**Document layout detection data**
==*==

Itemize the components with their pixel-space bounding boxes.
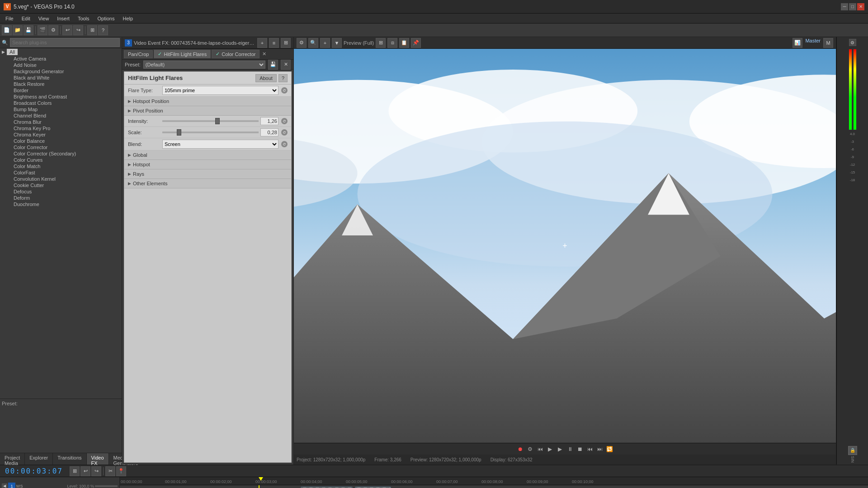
scale-value[interactable]: 0,28: [260, 128, 278, 136]
plugin-channel-blend[interactable]: Channel Blend: [0, 113, 122, 119]
snap-button[interactable]: ⊞: [87, 25, 97, 35]
help-button[interactable]: ?: [98, 25, 108, 35]
preview-stop-button[interactable]: ⏹: [576, 445, 584, 453]
preset-close-button[interactable]: ✕: [281, 60, 291, 70]
fx-tab-hitfilm[interactable]: ✓ HitFilm Light Flares: [154, 50, 211, 58]
timeline-snip-button[interactable]: ✂: [105, 466, 115, 476]
menu-help[interactable]: Help: [119, 15, 137, 22]
plugin-border[interactable]: Border: [0, 87, 122, 94]
open-button[interactable]: 📁: [13, 25, 23, 35]
intensity-value[interactable]: 1,26: [260, 117, 278, 125]
fx-tab-color-corrector[interactable]: ✓ Color Corrector: [212, 50, 259, 58]
menu-tools[interactable]: Tools: [74, 15, 93, 22]
hotspot-header[interactable]: ▶ Hotspot: [124, 160, 291, 169]
plugin-convolution-kernel[interactable]: Convolution Kernel: [0, 176, 122, 182]
preview-settings2-icon[interactable]: ⚙: [526, 445, 534, 453]
menu-file[interactable]: File: [2, 15, 17, 22]
plugin-duochrome[interactable]: Duochrome: [0, 201, 122, 207]
fx-tab-close-icon[interactable]: ✕: [260, 51, 268, 57]
track-1-solo-button[interactable]: S: [20, 484, 23, 488]
global-header[interactable]: ▶ Global: [124, 150, 291, 160]
hitfilm-help-button[interactable]: ?: [278, 74, 288, 82]
preview-pause-button[interactable]: ⏸: [566, 445, 574, 453]
preview-goto-start-button[interactable]: ⏮: [536, 445, 544, 453]
plugin-deform[interactable]: Deform: [0, 195, 122, 201]
intensity-slider[interactable]: [162, 120, 259, 122]
blend-select[interactable]: Screen: [162, 140, 278, 149]
all-label[interactable]: All: [7, 49, 18, 55]
timeline-tracks[interactable]: 00:00:00;00 00:00:01;00 00:00:02;00 00:0…: [120, 477, 868, 488]
menu-options[interactable]: Options: [94, 15, 118, 22]
preview-m-button[interactable]: M: [823, 38, 833, 48]
menu-edit[interactable]: Edit: [18, 15, 34, 22]
fx-grid-button[interactable]: ⊞: [281, 38, 291, 48]
search-input[interactable]: [10, 38, 120, 47]
preview-play-button[interactable]: ▶: [546, 445, 554, 453]
plugin-broadcast-colors[interactable]: Broadcast Colors: [0, 100, 122, 106]
right-settings-button[interactable]: ⚙: [849, 39, 856, 46]
plugin-color-match[interactable]: Color Match: [0, 163, 122, 169]
track-1-expand-icon[interactable]: ◀: [2, 483, 7, 488]
preview-zoom-in-button[interactable]: 🔍: [308, 38, 318, 48]
plugin-chroma-key-pro[interactable]: Chroma Key Pro: [0, 125, 122, 131]
hotspot-position-header[interactable]: ▶ Hotspot Position: [124, 97, 291, 106]
timeline-btn1[interactable]: ⊞: [70, 466, 80, 476]
plugin-chroma-keyer[interactable]: Chroma Keyer: [0, 131, 122, 138]
preset-save-button[interactable]: 💾: [268, 60, 278, 70]
preview-split-button[interactable]: ⧈: [387, 38, 397, 48]
fx-list-button[interactable]: ≡: [269, 38, 279, 48]
plugin-chroma-blur[interactable]: Chroma Blur: [0, 119, 122, 125]
close-button[interactable]: ✕: [857, 3, 864, 10]
timeline-btn2[interactable]: ↩: [80, 466, 90, 476]
preview-grid-button[interactable]: ⊞: [376, 38, 386, 48]
plugin-color-balance[interactable]: Color Balance: [0, 138, 122, 144]
plugin-bump-map[interactable]: Bump Map: [0, 106, 122, 113]
maximize-button[interactable]: □: [849, 3, 856, 10]
render-button[interactable]: 🎬: [38, 25, 47, 35]
preview-paste-button[interactable]: 📌: [411, 38, 421, 48]
timeline-marker-button[interactable]: 📍: [116, 466, 126, 476]
blend-keyframe-icon[interactable]: ⏱: [281, 141, 288, 147]
scale-slider[interactable]: [162, 131, 259, 133]
preview-dropdown-button[interactable]: ▼: [332, 38, 342, 48]
plugin-colorfast[interactable]: ColorFast: [0, 169, 122, 176]
hitfilm-about-button[interactable]: About: [255, 74, 277, 82]
plugin-black-white[interactable]: Black and White: [0, 75, 122, 81]
flare-type-select[interactable]: 105mm prime: [162, 86, 278, 95]
preview-video[interactable]: +: [294, 49, 836, 443]
preview-loop-button[interactable]: 🔁: [606, 445, 614, 453]
tab-explorer[interactable]: Explorer: [25, 453, 53, 465]
preview-copy-button[interactable]: 📋: [399, 38, 409, 48]
redo-button[interactable]: ↪: [73, 25, 83, 35]
preset-select[interactable]: (Default): [143, 61, 265, 69]
timeline-btn3[interactable]: ↪: [91, 466, 101, 476]
preview-record-button[interactable]: ⏺: [516, 445, 524, 453]
tab-project-media[interactable]: Project Media: [0, 453, 25, 465]
save-button[interactable]: 💾: [24, 25, 33, 35]
new-button[interactable]: 📄: [2, 25, 12, 35]
minimize-button[interactable]: ─: [841, 3, 848, 10]
plugin-color-corrector-secondary[interactable]: Color Corrector (Secondary): [0, 150, 122, 157]
undo-button[interactable]: ↩: [62, 25, 72, 35]
fx-add-button[interactable]: +: [257, 38, 267, 48]
window-controls[interactable]: ─ □ ✕: [841, 3, 864, 10]
plugin-background-generator[interactable]: Background Generator: [0, 68, 122, 75]
fx-tab-pan-crop[interactable]: Pan/Crop: [124, 50, 153, 58]
plugin-parent-all[interactable]: ▶ All: [0, 48, 122, 56]
tab-transitions[interactable]: Transitions: [53, 453, 86, 465]
menu-insert[interactable]: Insert: [53, 15, 73, 22]
plugin-black-restore[interactable]: Black Restore: [0, 81, 122, 87]
rays-header[interactable]: ▶ Rays: [124, 169, 291, 178]
tab-video-fx[interactable]: Video FX: [87, 453, 109, 465]
other-elements-header[interactable]: ▶ Other Elements: [124, 179, 291, 188]
preview-add-button[interactable]: +: [320, 38, 330, 48]
plugin-add-noise[interactable]: Add Noise: [0, 62, 122, 68]
track-1-level-slider[interactable]: [95, 485, 118, 487]
intensity-keyframe-icon[interactable]: ⏱: [281, 118, 288, 124]
preview-waveform-button[interactable]: 📊: [793, 38, 802, 48]
preview-next-frame-button[interactable]: ⏭: [596, 445, 604, 453]
plugin-active-camera[interactable]: Active Camera: [0, 56, 122, 62]
properties-button[interactable]: ⚙: [48, 25, 58, 35]
plugin-color-curves[interactable]: Color Curves: [0, 157, 122, 163]
scale-keyframe-icon[interactable]: ⏱: [281, 129, 288, 136]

==*==

**Assignment**
Except for pictures, copy the records above exactly.

**Reply to the task**
Itemize the components with their pixel-space bounding boxes.
scale-value[interactable]: 0,28: [260, 128, 278, 136]
plugin-channel-blend[interactable]: Channel Blend: [0, 113, 122, 119]
snap-button[interactable]: ⊞: [87, 25, 97, 35]
help-button[interactable]: ?: [98, 25, 108, 35]
preview-stop-button[interactable]: ⏹: [576, 445, 584, 453]
preset-close-button[interactable]: ✕: [281, 60, 291, 70]
fx-tab-hitfilm[interactable]: ✓ HitFilm Light Flares: [154, 50, 211, 58]
timeline-snip-button[interactable]: ✂: [105, 466, 115, 476]
menu-help[interactable]: Help: [119, 15, 137, 22]
plugin-border[interactable]: Border: [0, 87, 122, 94]
open-button[interactable]: 📁: [13, 25, 23, 35]
intensity-value[interactable]: 1,26: [260, 117, 278, 125]
fx-tab-color-corrector[interactable]: ✓ Color Corrector: [212, 50, 259, 58]
menu-tools[interactable]: Tools: [74, 15, 93, 22]
hotspot-header[interactable]: ▶ Hotspot: [124, 160, 291, 169]
plugin-convolution-kernel[interactable]: Convolution Kernel: [0, 176, 122, 182]
preview-settings2-icon[interactable]: ⚙: [526, 445, 534, 453]
menu-file[interactable]: File: [2, 15, 17, 22]
plugin-duochrome[interactable]: Duochrome: [0, 201, 122, 207]
fx-tab-close-icon[interactable]: ✕: [260, 51, 268, 57]
track-1-solo-button[interactable]: S: [20, 484, 23, 488]
global-header[interactable]: ▶ Global: [124, 150, 291, 160]
hitfilm-help-button[interactable]: ?: [278, 74, 288, 82]
preview-pause-button[interactable]: ⏸: [566, 445, 574, 453]
preview-goto-start-button[interactable]: ⏮: [536, 445, 544, 453]
plugin-deform[interactable]: Deform: [0, 195, 122, 201]
intensity-slider[interactable]: [162, 120, 259, 122]
blend-select[interactable]: Screen: [162, 140, 278, 149]
all-label[interactable]: All: [7, 49, 18, 55]
timeline-tracks[interactable]: 00:00:00;00 00:00:01;00 00:00:02;00 00:0…: [120, 477, 868, 488]
menu-options[interactable]: Options: [94, 15, 118, 22]
preview-m-button[interactable]: M: [823, 38, 833, 48]
menu-edit[interactable]: Edit: [18, 15, 34, 22]
fx-grid-button[interactable]: ⊞: [281, 38, 291, 48]
search-input[interactable]: [10, 38, 120, 47]
preview-play-button[interactable]: ▶: [546, 445, 554, 453]
plugin-broadcast-colors[interactable]: Broadcast Colors: [0, 100, 122, 106]
right-settings-button[interactable]: ⚙: [849, 39, 856, 46]
plugin-color-match[interactable]: Color Match: [0, 163, 122, 169]
track-1-expand-icon[interactable]: ◀: [2, 483, 7, 488]
preview-zoom-in-button[interactable]: 🔍: [308, 38, 318, 48]
plugin-chroma-key-pro[interactable]: Chroma Key Pro: [0, 125, 122, 131]
hotspot-position-header[interactable]: ▶ Hotspot Position: [124, 97, 291, 106]
timeline-btn1[interactable]: ⊞: [70, 466, 80, 476]
plugin-chroma-keyer[interactable]: Chroma Keyer: [0, 131, 122, 138]
preset-save-button[interactable]: 💾: [268, 60, 278, 70]
preview-split-button[interactable]: ⧈: [387, 38, 397, 48]
fx-list-button[interactable]: ≡: [269, 38, 279, 48]
plugin-chroma-blur[interactable]: Chroma Blur: [0, 119, 122, 125]
close-button[interactable]: ✕: [857, 3, 864, 10]
timeline-btn2[interactable]: ↩: [80, 466, 90, 476]
preview-grid-button[interactable]: ⊞: [376, 38, 386, 48]
plugin-color-balance[interactable]: Color Balance: [0, 138, 122, 144]
plugin-bump-map[interactable]: Bump Map: [0, 106, 122, 113]
maximize-button[interactable]: □: [849, 3, 856, 10]
render-button[interactable]: 🎬: [38, 25, 47, 35]
preview-paste-button[interactable]: 📌: [411, 38, 421, 48]
timeline-marker-button[interactable]: 📍: [116, 466, 126, 476]
blend-keyframe-icon[interactable]: ⏱: [281, 141, 288, 147]
scale-slider[interactable]: [162, 131, 259, 133]
preview-dropdown-button[interactable]: ▼: [332, 38, 342, 48]
plugin-colorfast[interactable]: ColorFast: [0, 169, 122, 176]
hitfilm-about-button[interactable]: About: [255, 74, 277, 82]
plugin-black-white[interactable]: Black and White: [0, 75, 122, 81]
flare-type-select[interactable]: 105mm prime: [162, 86, 278, 95]
preview-video[interactable]: +: [294, 49, 836, 443]
preview-loop-button[interactable]: 🔁: [606, 445, 614, 453]
tab-explorer[interactable]: Explorer: [25, 453, 53, 465]
preview-copy-button[interactable]: 📋: [399, 38, 409, 48]
redo-button[interactable]: ↪: [73, 25, 83, 35]
preset-select[interactable]: (Default): [143, 61, 265, 69]
timeline-btn3[interactable]: ↪: [91, 466, 101, 476]
preview-record-button[interactable]: ⏺: [516, 445, 524, 453]
tab-project-media[interactable]: Project Media: [0, 453, 25, 465]
save-button[interactable]: 💾: [24, 25, 33, 35]
new-button[interactable]: 📄: [2, 25, 12, 35]
minimize-button[interactable]: ─: [841, 3, 848, 10]
plugin-color-corrector-secondary[interactable]: Color Corrector (Secondary): [0, 150, 122, 157]
undo-button[interactable]: ↩: [62, 25, 72, 35]
fx-add-button[interactable]: +: [257, 38, 267, 48]
window-controls[interactable]: ─ □ ✕: [841, 3, 864, 10]
plugin-background-generator[interactable]: Background Generator: [0, 68, 122, 75]
fx-tab-pan-crop[interactable]: Pan/Crop: [124, 50, 153, 58]
plugin-parent-all[interactable]: ▶ All: [0, 48, 122, 56]
tab-transitions[interactable]: Transitions: [53, 453, 86, 465]
menu-insert[interactable]: Insert: [53, 15, 73, 22]
plugin-black-restore[interactable]: Black Restore: [0, 81, 122, 87]
rays-header[interactable]: ▶ Rays: [124, 169, 291, 178]
tab-video-fx[interactable]: Video FX: [87, 453, 109, 465]
other-elements-header[interactable]: ▶ Other Elements: [124, 179, 291, 188]
preview-add-button[interactable]: +: [320, 38, 330, 48]
plugin-add-noise[interactable]: Add Noise: [0, 62, 122, 68]
track-1-level-slider[interactable]: [95, 485, 118, 487]
intensity-keyframe-icon[interactable]: ⏱: [281, 118, 288, 124]
preview-waveform-button[interactable]: 📊: [793, 38, 802, 48]
preview-next-frame-button[interactable]: ⏭: [596, 445, 604, 453]
plugin-active-camera[interactable]: Active Camera: [0, 56, 122, 62]
properties-button[interactable]: ⚙: [48, 25, 58, 35]
plugin-color-curves[interactable]: Color Curves: [0, 157, 122, 163]
scale-keyframe-icon[interactable]: ⏱: [281, 129, 288, 136]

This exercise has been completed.